◆ **WHAT YOU SHOULD DO**:
Restate word for word the entries below, starting at the line with "Футбольное поле Гуанчжоу, К" and ending at the line with "birçok faktöre tepki". Keep both end lines and omit the pictures.
■ ■ ■ ■ ■
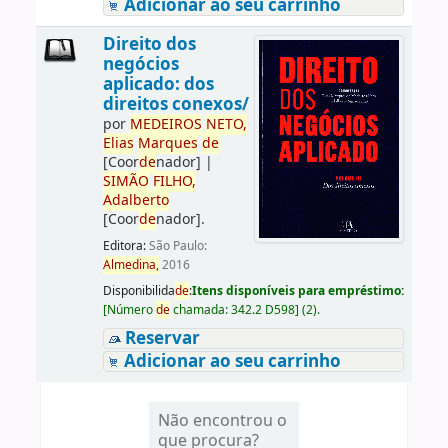
Adicionar ao seu carrinho
Direito dos
negócios
aplicado: dos
direitos conexos/
por
ME
DE
IROS
NETO,
Elias
Marques
de
[Coor
de
nador]
|
SIMÃO
FILHO,
Adalberto
[Coor
de
nador]
.
Editora:
São Paulo:
Almedina,
2016
Disponibilida
de
:
Itens disponíveis para empréstimo:
[
Número
de
chamada:
342.2 D598
]
(2).
Reservar
Adicionar ao seu carrinho
Não encontrou o
que procura?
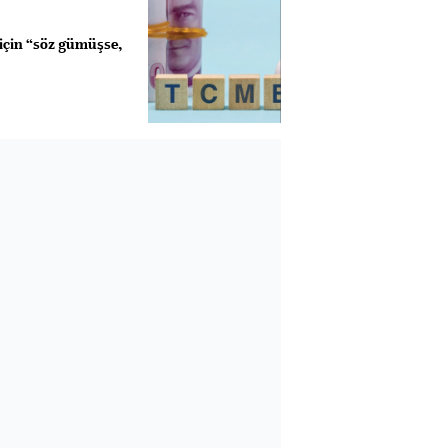
için “söz gümüşse,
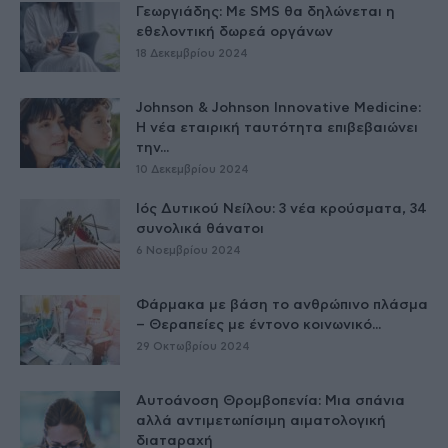
Γεωργιάδης: Με SMS θα δηλώνεται η
εθελοντική δωρεά οργάνων
18 Δεκεμβρίου 2024
Johnson & Johnson Innovative Medicine:
Η νέα εταιρική ταυτότητα επιβεβαιώνει
την...
10 Δεκεμβρίου 2024
Ιός Δυτικού Νείλου: 3 νέα κρούσματα, 34
συνολικά θάνατοι
6 Νοεμβρίου 2024
Φάρμακα με βάση το ανθρώπινο πλάσμα
– Θεραπείες με έντονο κοινωνικό...
29 Οκτωβρίου 2024
Αυτοάνοση Θρομβοπενία: Μια σπάνια
αλλά αντιμετωπίσιμη αιματολογική
διαταραχή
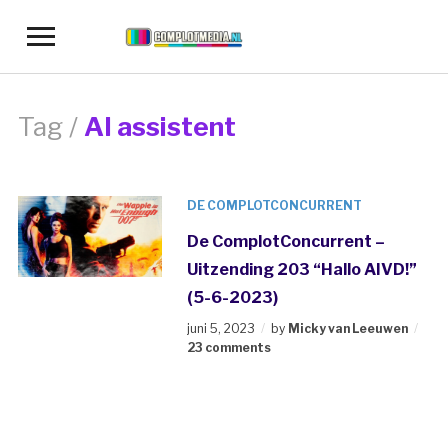
Toggle
sidebar
&
navigation
Tag /
AI assistent
DE COMPLOTCONCURRENT
De ComplotConcurrent –
Uitzending 203 “Hallo AIVD!”
(5-6-2023)
juni 5, 2023
by
Micky van Leeuwen
23 comments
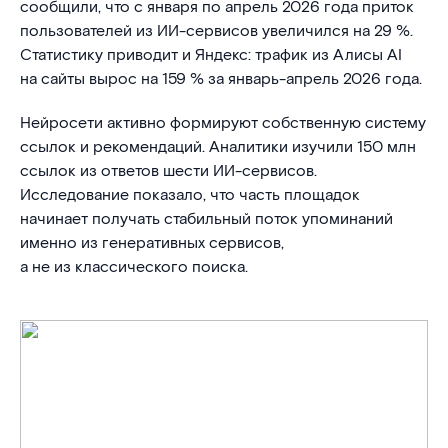
сообщили, что с января по апрель 2026 года приток
пользователей из ИИ-сервисов увеличился на 29 %.
Статистику приводит и Яндекс: трафик из Алисы AI
на сайты вырос на 159 % за январь-апрель 2026 года.
Нейросети активно формируют собственную систему
ссылок и рекомендаций. Аналитики изучили 150 млн
ссылок из ответов шести ИИ-сервисов.
Исследование показало, что часть площадок
начинает получать стабильный поток упоминаний
именно из генеративных сервисов,
а не из классического поиска.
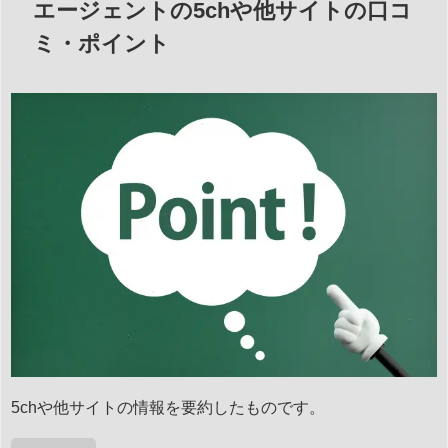
エージェントの5chや他サイトの口コ
ミ・ポイント
5chや他サイトの情報を要約したものです。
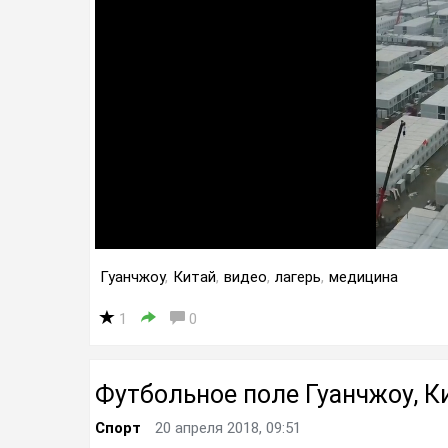
Гуанчжоу
,
Китай
,
видео
,
лагерь
,
медицина
1
0
Футбольное поле Гуанчжоу, К
Спорт
20 апреля 2018, 09:51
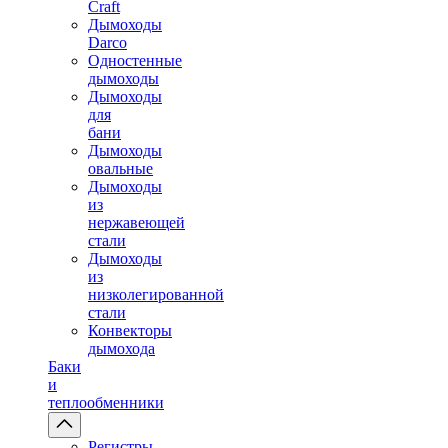
Craft
Дымоходы
Darco
Одностенные
дымоходы
Дымоходы
для
бани
Дымоходы
овальные
Дымоходы
из
нержавеющей
стали
Дымоходы
из
низколегированной
стали
Конвекторы
дымохода
Баки
и
теплообменники
Регистры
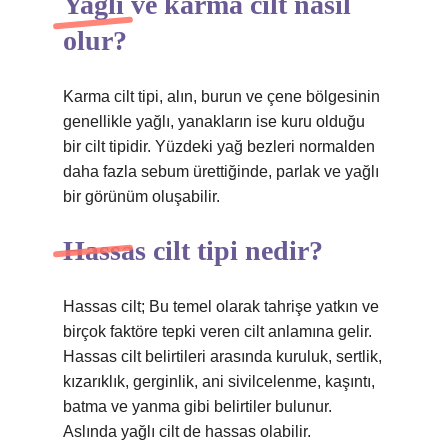
Yağlı ve karma cilt nasıl
olur?
Karma cilt tipi, alın, burun ve çene bölgesinin
genellikle yağlı, yanakların ise kuru olduğu
bir cilt tipidir. Yüzdeki yağ bezleri normalden
daha fazla sebum ürettiğinde, parlak ve yağlı
bir görünüm oluşabilir.
Hassas cilt tipi nedir?
Hassas cilt; Bu temel olarak tahrişe yatkın ve
birçok faktöre tepki veren cilt anlamına gelir.
Hassas cilt belirtileri arasında kuruluk, sertlik,
kızarıklık, gerginlik, ani sivilcelenme, kaşıntı,
batma ve yanma gibi belirtiler bulunur.
Aslında yağlı cilt de hassas olabilir.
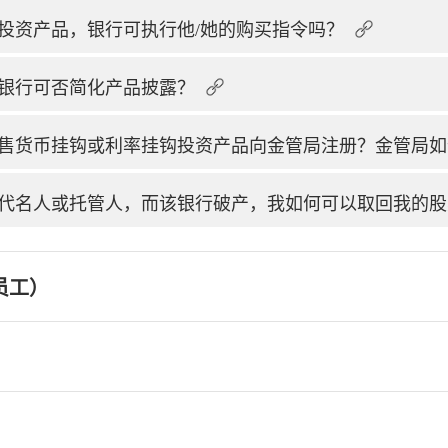
投资产品，银行可执行他/她的购买指令吗？
银行可否简化产品披露？
售货币挂钩或利率挂钩投资产品向金管局注册？金管局如
代名人或托管人，而该银行破产，我如何可以取回我的股
员工）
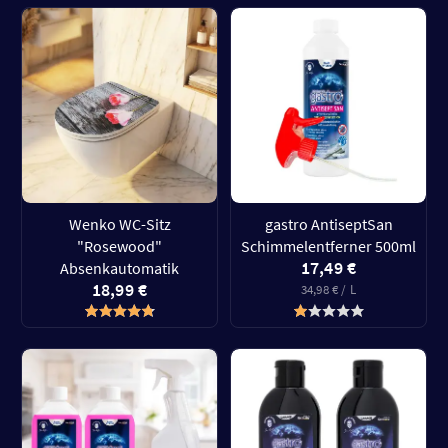
Wenko WC-Sitz
gastro AntiseptSan
"Rosewood"
Schimmelentferner 500ml
17,49 €
Absenkautomatik
18,99 €
34,98 € / L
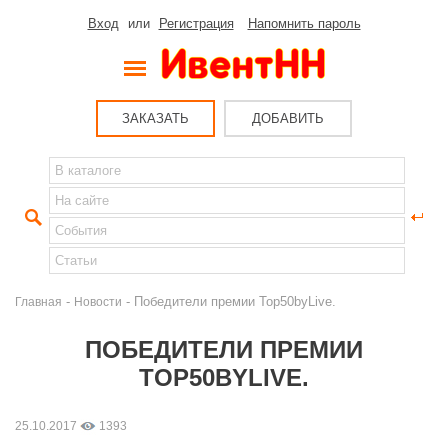
Вход
или
Регистрация
Напомнить пароль
ЗАКАЗАТЬ
ДОБАВИТЬ
-
- Победители премии Top50byLive.
Главная
Новости
ПОБЕДИТЕЛИ ПРЕМИИ
TOP50BYLIVE.
25.10.2017
1393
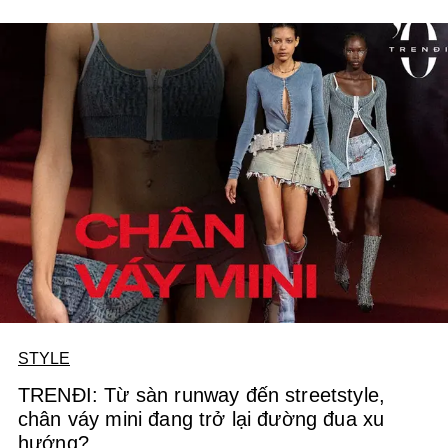
STYLE
TRENĐI: Từ sàn runway đến streetstyle,
chân váy mini đang trở lại đường đua xu
hướng?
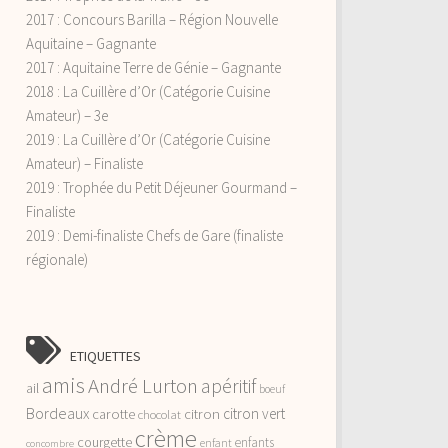
2017 : Concours Barilla – Région Nouvelle
Aquitaine – Gagnante
2017 : Aquitaine Terre de Génie – Gagnante
2018 : La Cuillère d’Or (Catégorie Cuisine
Amateur) – 3e
2019 : La Cuillère d’Or (Catégorie Cuisine
Amateur) – Finaliste
2019 : Trophée du Petit Déjeuner Gourmand –
Finaliste
2019 : Demi-finaliste Chefs de Gare (finaliste
régionale)
ETIQUETTES
amis
André Lurton
apéritif
ail
boeuf
Bordeaux
citron vert
carotte
citron
chocolat
crème
courgette
enfants
enfant
concombre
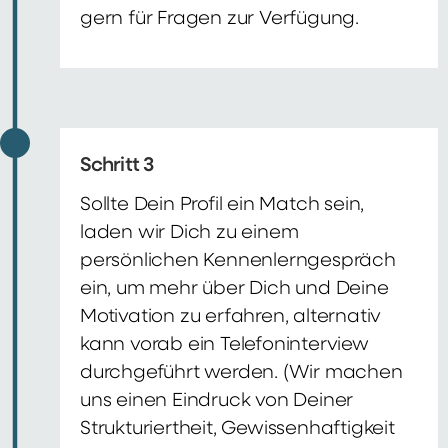
gern für Fragen zur Verfügung.
Schritt 3
Sollte Dein Profil ein Match sein,
laden wir Dich zu einem
persönlichen Kennenlerngespräch
ein, um mehr über Dich und Deine
Motivation zu erfahren, alternativ
kann vorab ein Telefoninterview
durchgeführt werden. (Wir machen
uns einen Eindruck von Deiner
Strukturiertheit, Gewissenhaftigkeit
■ ■ ■ ■ ■
◆ **TASK RESULT**:
Футбольное поле Гуанчжоу, К
Спорт
20 апреля 2018, 09:51
Craft
Дымоходы
Darco
Одностенные
дымоходы
Дымоходы
для
бани
Дымоходы
овальные
Дымоходы
из
нержавеющей
стали
Дымоходы
из
низколегированной
стали
Конвекторы
дымохода
Баки
и
теплообменники
Регистры
Yağlı ve karma cilt nasıl
olur?
Karma cilt tipi, alın, burun ve çene bölgesinin
genellikle yağlı, yanakların ise kuru olduğu
bir cilt tipidir. Yüzdeki yağ bezleri normalden
daha fazla sebum ürettiğinde, parlak ve yağlı
bir görünüm oluşabilir.
Hassas cilt tipi nedir?
Hassas cilt; Bu temel olarak tahrişe yatkın ve
birçok faktöre tepki veren cilt anlamına gelir.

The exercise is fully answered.